**ABOUT THIS EXERCISE**.
Pull each line holding "caves" out of the entries below.

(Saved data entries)
BEGIN
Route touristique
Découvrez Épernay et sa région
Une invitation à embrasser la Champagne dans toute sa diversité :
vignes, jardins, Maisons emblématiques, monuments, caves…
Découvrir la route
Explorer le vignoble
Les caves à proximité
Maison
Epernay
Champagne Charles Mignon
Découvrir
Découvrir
END
BEGIN
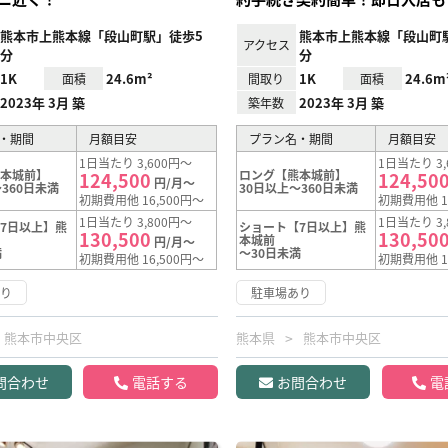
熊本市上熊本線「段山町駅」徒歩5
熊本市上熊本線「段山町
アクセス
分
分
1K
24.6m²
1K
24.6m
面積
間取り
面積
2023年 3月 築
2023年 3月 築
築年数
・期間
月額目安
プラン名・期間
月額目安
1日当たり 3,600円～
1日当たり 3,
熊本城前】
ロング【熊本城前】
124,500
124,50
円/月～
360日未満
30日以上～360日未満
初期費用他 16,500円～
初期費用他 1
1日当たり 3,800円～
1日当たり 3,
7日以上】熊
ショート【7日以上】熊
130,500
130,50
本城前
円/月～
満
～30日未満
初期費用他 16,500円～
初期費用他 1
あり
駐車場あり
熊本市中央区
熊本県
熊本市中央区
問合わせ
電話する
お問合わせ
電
END
BEGIN
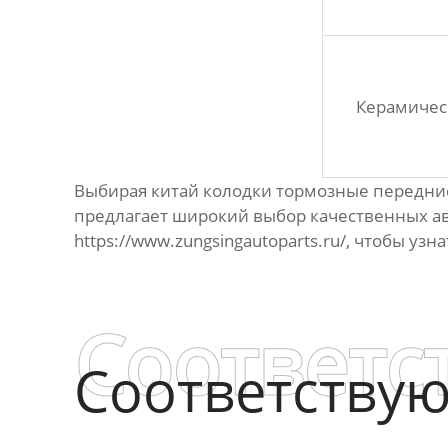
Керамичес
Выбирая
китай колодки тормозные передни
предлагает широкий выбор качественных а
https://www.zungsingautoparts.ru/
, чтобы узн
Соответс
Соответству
END
**TASK RESULT**.
vignes, jardins, Maisons emblématiques, monuments, caves…
Les caves à proximité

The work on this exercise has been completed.